Math graphic
📐 Concept diagram

16-08 — Regularization

Phase: 16 — Neural Network Mathematics Subject: 16-08 Prerequisites: 16-04 (Loss Functions), Phase 10-11 (probability, Bayesian concepts), Phase 14 (optimization) Next subject: 16-09 — Batch Normalization


Learning Objectives

By the end of this subject, you will be able to:

  1. Derive the L1 and L2 regularization penalties and their gradients, including their Bayesian interpretations
  2. Explain dropout mathematically, including the inverted dropout scaling and why it approximates model averaging
  3. Prove that L2 weight decay is equivalent to L2 regularization for SGD (but not for adaptive optimizers like Adam)
  4. Describe data augmentation, early stopping, and label smoothing as regularization techniques
  5. Choose appropriate regularization strategies based on network architecture and dataset characteristics

Core Content

1. What Is Regularization?

Regularization is any technique that reduces overfitting — when a model performs well on training data but poorly on unseen data. Formally, it modifies the learning objective to prefer "simpler" solutions:

L_reg(θ) = L_data(θ) + λ · R(θ)

Where L_data is the task loss, R(θ) is a regularization penalty on the parameters, and λ controls the regularization strength.

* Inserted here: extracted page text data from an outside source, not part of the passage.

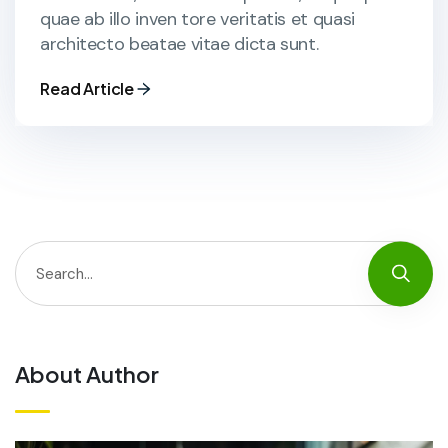
quae ab illo inven tore veritatis et quasi
architecto beatae vitae dicta sunt.
Read Article
About Author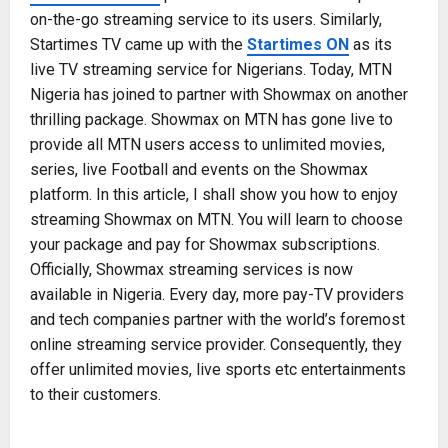
on-the-go streaming service to its users. Similarly,
Startimes TV came up with the
Startimes ON
as its
live TV streaming service for Nigerians. Today, MTN
Nigeria has joined to partner with Showmax on another
thrilling package. Showmax on MTN has gone live to
provide all MTN users access to unlimited movies,
series, live Football and events on the Showmax
platform. In this article, I shall show you how to enjoy
streaming Showmax on MTN. You will learn to choose
your package and pay for Showmax subscriptions.
Officially, Showmax streaming services is now
available in Nigeria. Every day, more pay-TV providers
and tech companies partner with the world’s foremost
online streaming service provider. Consequently, they
offer unlimited movies, live sports etc entertainments
to their customers.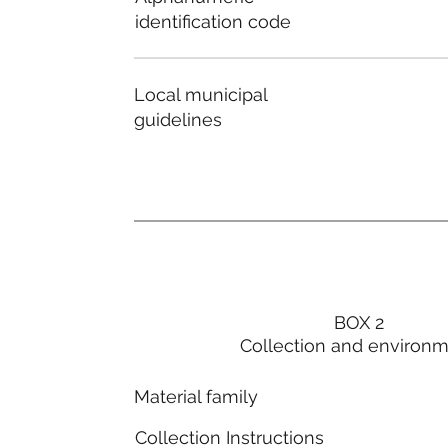
identification code
Local municipal
guidelines
BOX 2
Collection and environ
Material family
Collection Instructions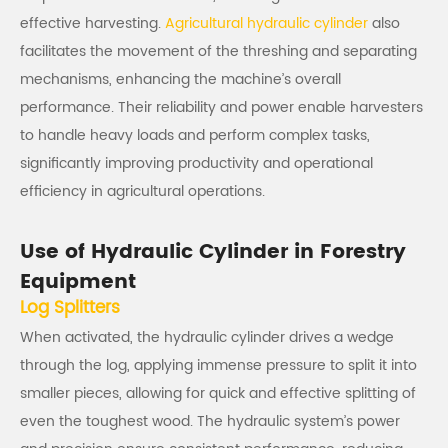
effective harvesting.
Agricultural hydraulic cylinder
also
facilitates the movement of the threshing and separating
mechanisms, enhancing the machine’s overall
performance. Their reliability and power enable harvesters
to handle heavy loads and perform complex tasks,
significantly improving productivity and operational
efficiency in agricultural operations.
Use of Hydraulic Cylinder in Forestry
Equipment
Log Splitters
When activated, the hydraulic cylinder drives a wedge
through the log, applying immense pressure to split it into
smaller pieces, allowing for quick and effective splitting of
even the toughest wood. The hydraulic system’s power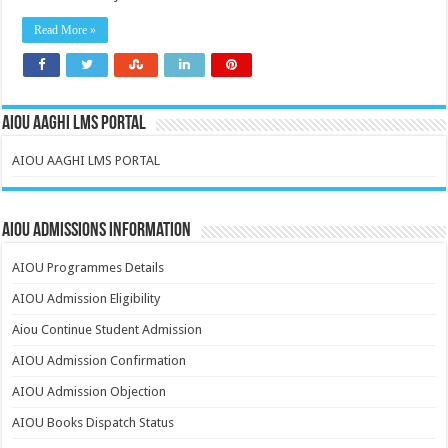
Read More »
AIOU AAGHI LMS PORTAL
AIOU AAGHI LMS PORTAL
AIOU Admissions Information
AIOU Programmes Details
AIOU Admission Eligibility
Aiou Continue Student Admission
AIOU Admission Confirmation
AIOU Admission Objection
AIOU Books Dispatch Status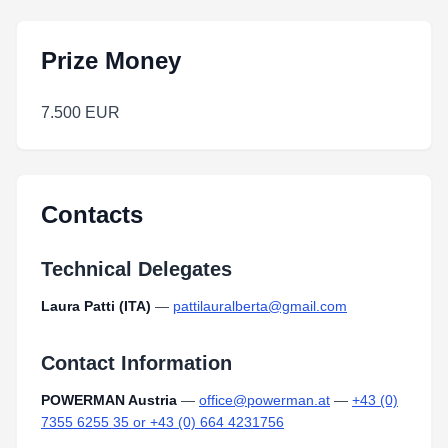
Prize Money
7.500 EUR
Contacts
Technical Delegates
Laura Patti (ITA)
—
pattilauralberta@gmail.com
Contact Information
POWERMAN Austria
—
office@powerman.at
—
+43 (0)
7355 6255 35 or +43 (0) 664 4231756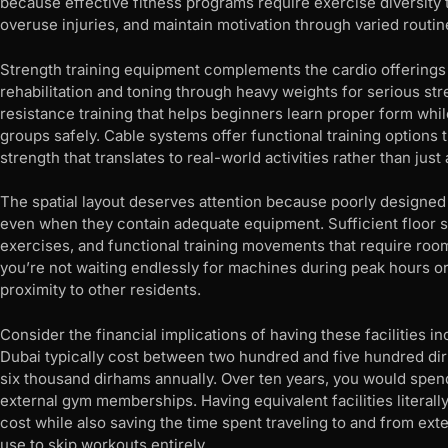
because effective fitness programs require exercise diversity 
overuse injuries, and maintain motivation through varied routin
Strength training equipment complements the cardio offerings 
rehabilitation and toning through heavy weights for serious st
resistance training that helps beginners learn proper form whi
groups safely. Cable systems offer functional training options 
strength that translates to real-world activities rather than ju
The spatial layout deserves attention because poorly designed
even when they contain adequate equipment. Sufficient floor s
exercises, and functional training movements that require ro
you’re not waiting endlessly for machines during peak hours o
proximity to other residents.
Consider the financial implications of having these facilities 
Dubai typically cost between two hundred and five hundred dir
six thousand dirhams annually. Over ten years, you would spen
external gym memberships. Having equivalent facilities literally
cost while also saving the time spent traveling to and from e
use to skip workouts entirely.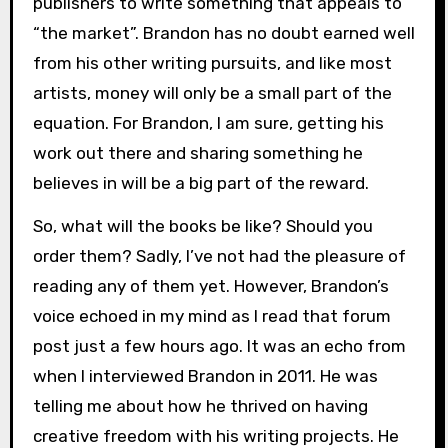
publishers to write something that appeals to
“the market”. Brandon has no doubt earned well
from his other writing pursuits, and like most
artists, money will only be a small part of the
equation. For Brandon, I am sure, getting his
work out there and sharing something he
believes in will be a big part of the reward.
So, what will the books be like? Should you
order them? Sadly, I’ve not had the pleasure of
reading any of them yet. However, Brandon’s
voice echoed in my mind as I read that forum
post just a few hours ago. It was an echo from
when I interviewed Brandon in 2011. He was
telling me about how he thrived on having
creative freedom with his writing projects. He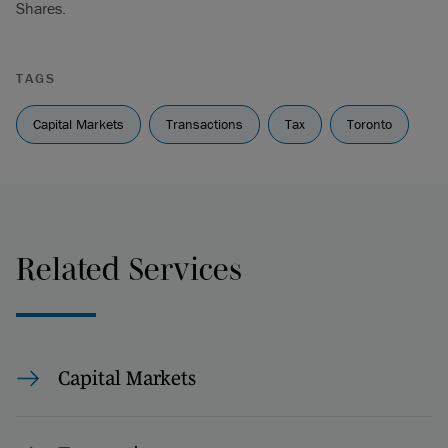
Shares.
TAGS
Capital Markets
Transactions
Tax
Toronto
Related Services
Capital Markets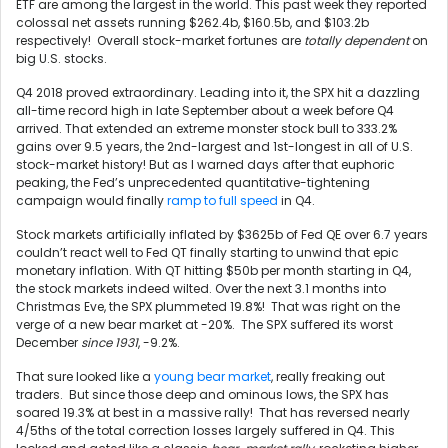
ETF are among the largest in the world. This past week they reported
colossal net assets running $262.4b, $160.5b, and $103.2b
respectively! Overall stock-market fortunes are
totally dependent
on
big U.S. stocks.
Q4 2018 proved extraordinary. Leading into it, the SPX hit a dazzling
all-time record high in late September about a week before Q4
arrived. That extended an extreme monster stock bull to 333.2%
gains over 9.5 years, the 2nd-largest and 1st-longest in all of U.S.
stock-market history! But as I warned days after that euphoric
peaking, the Fed’s unprecedented quantitative-tightening
campaign would finally
ramp to full speed
in Q4.
Stock markets artificially inflated by $3625b of Fed QE over 6.7 years
couldn’t react well to Fed QT finally starting to unwind that epic
monetary inflation. With QT hitting $50b per month starting in Q4,
the stock markets indeed wilted. Over the next 3.1 months into
Christmas Eve, the SPX plummeted 19.8%! That was right on the
verge of a new bear market at -20%. The SPX suffered its worst
December
since 1931
, -9.2%.
That sure looked like a
young bear market
, really freaking out
traders. But since those deep and ominous lows, the SPX has
soared 19.3% at best in a massive rally! That has reversed nearly
4/5ths of the total correction losses largely suffered in Q4. This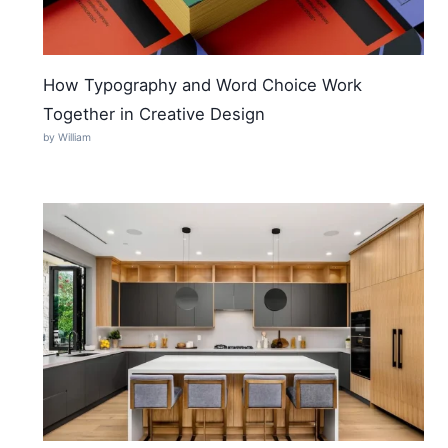
How Typography and Word Choice Work
Together in Creative Design
by William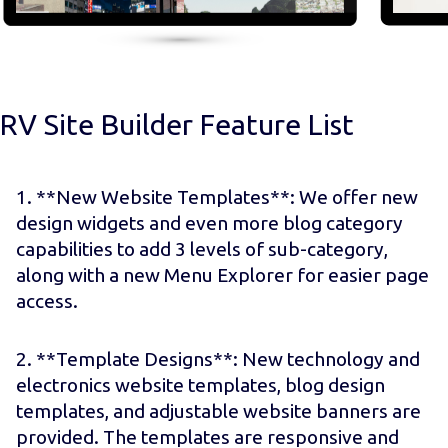
RV Site Builder Feature List
1. **New Website Templates**: We offer new
design widgets and even more blog category
capabilities to add 3 levels of sub-category,
along with a new Menu Explorer for easier page
access.
2. **Template Designs**: New technology and
electronics website templates, blog design
templates, and adjustable website banners are
provided. The templates are responsive and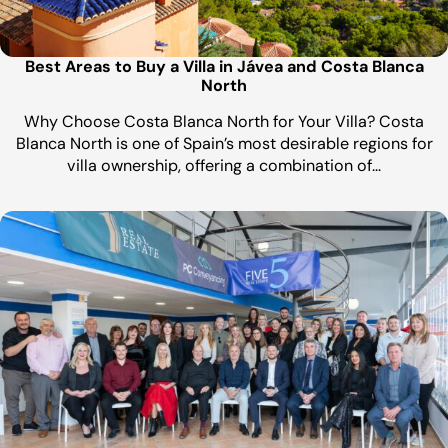
Best Areas to Buy a Villa in Jávea and Costa Blanca
North
Why Choose Costa Blanca North for Your Villa? Costa
Blanca North is one of Spain’s most desirable regions for
villa ownership, offering a combination of…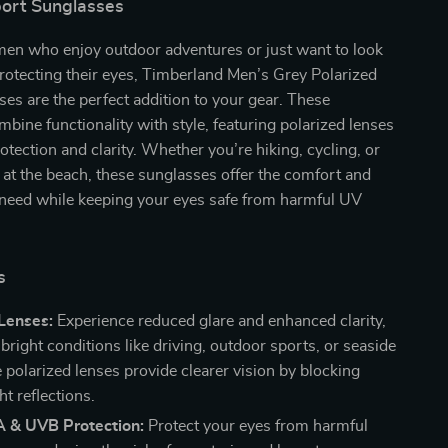
port Sunglasses
men who enjoy outdoor adventures or just want to look
protecting their eyes, Timberland Men’s Grey Polarized
es are the perfect addition to your gear. These
bine functionality with style, featuring polarized lenses
rotection and clarity. Whether you’re hiking, cycling, or
 at the beach, these sunglasses offer the comfort and
 need while keeping your eyes safe from harmful UV
s
Lenses:
Experience reduced glare and enhanced clarity,
 bright conditions like driving, outdoor sports, or seaside
e polarized lenses provide clearer vision by blocking
ht reflections.
& UVB Protection:
Protect your eyes from harmful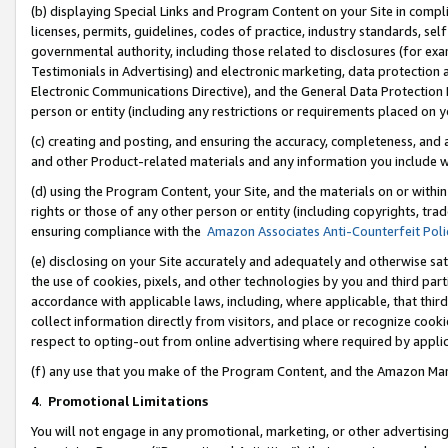
(b) displaying Special Links and Program Content on your Site in compl
licenses, permits, guidelines, codes of practice, industry standards, se
governmental authority, including those related to disclosures (for ex
Testimonials in Advertising) and electronic marketing, data protection 
Electronic Communications Directive), and the General Data Protecti
person or entity (including any restrictions or requirements placed on y
(c) creating and posting, and ensuring the accuracy, completeness, and 
and other Product-related materials and any information you include wi
(d) using the Program Content, your Site, and the materials on or within
rights or those of any other person or entity (including copyrights, trad
ensuring compliance with the
Amazon Associates Anti-Counterfeit Poli
(e) disclosing on your Site accurately and adequately and otherwise sat
the use of cookies, pixels, and other technologies by you and third part
accordance with applicable laws, including, where applicable, that thir
collect information directly from visitors, and place or recognize cooki
respect to opting-out from online advertising where required by appli
(f) any use that you make of the Program Content, and the Amazon Mar
4
.
Promotional Limitations
You will not engage in any promotional, marketing, or other advertising a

⚠️ THIS IS CRITICAL — In modern deep learning with massive overparameterized models, regularization is ESSENTIAL. Without it, large networks easily memorize the training data, achieving zero training loss while failing completely on new examples.

2. L2 Regularization (Weight Decay)

Penalty: R(θ) = (1/2) ||w||²₂ = (1/2) Σ wᵢ²

L_total = L_data + (λ/2) Σ wᵢ²

Note: Biases are typically NOT regularized — they don't cause overfitting in the same way.

Gradient: ∂L_total/∂w = ∂L_data/∂w + λ·w

Update rule (SGD): w ← w − η(∂L_data/∂w + λ·w) = (1 − ηλ)·w − η·∂L_data/∂w

The term (1 − ηλ) multiplies the weight at each step — hence the name "weight decay": weights decay toward zero by a factor of (1 − ηλ) each iteration.

Bayesian interpretation: L2 regularization corresponds to a Gaussian prior on weights: p(w) = N(0, 1/λ). Maximizing the posterior p(w|D) ∝ p(D|w) · p(w) is equivalent to minimizing L_data + (λ/2)||w||².

Effect on optimization: - Encourages all weights to be small but non-zero - Creates a "bowl-shaped" quadratic basin around the optimum, improving conditioning - Prevents any single weight from dominating (distributes importance across many weights)

3. L1 Regularization (Lasso)

Penalty: R(θ) = ||w||₁ = Σ |wᵢ|

L_total = L_data + λ Σ |wᵢ|

Gradient: ∂L_total/∂w = ∂L_data/∂w + λ · sign(w)

Where sign(w) = +1 if w > 0, −1 if w < 0, and subgradient [−1, 1] at w = 0.

Update rule: w ← w − η(∂L_data/∂w + λ·sign(w))

Key difference from L2: L1 pushes weights all the way to exactly ZERO, producing sparse solutions. This is because the L1 gradient is constant (±λ), while L2 gradient (λ·w) shrinks as w → 0.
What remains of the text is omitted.